Gross profit in the three months ended November 30, 2008 decreased to $150,660 compared to $218,953 in the same period ended in 2007. Gross profit as a percentage of revenue decreased slightly to 78% in the three months ended November 30, 2008 compared to 80% in the same period ended in 2007. The decrease in gross profit as a percentage of sales is due to product mix.


Royalty Expense-Related Party


The minimum royalty expense-related party accrued to Jurak Holdings Limited (related party) remained consistent for both periods at $125,000.

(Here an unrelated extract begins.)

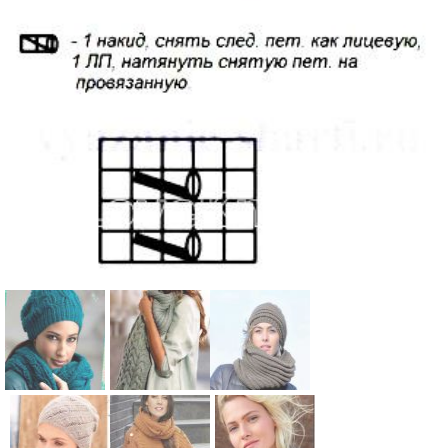
Схема:
Схема:
Схема:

Distribution, Selling and Administrative Expenses


Total distribution, selling and administrative expenses for the three months ended November 30, 2008 were $248,111 compared with $345,198 for the same period ended in 2007. The selling and administrative expenses decreased compared to 2007. Management continues to monitor and control expenses including eliminating personnel and other costs as necessary during 2008. We anticipate increasing personnel and related distribution, selling and administrative expenses as the new ImmunXT product line grows in sales.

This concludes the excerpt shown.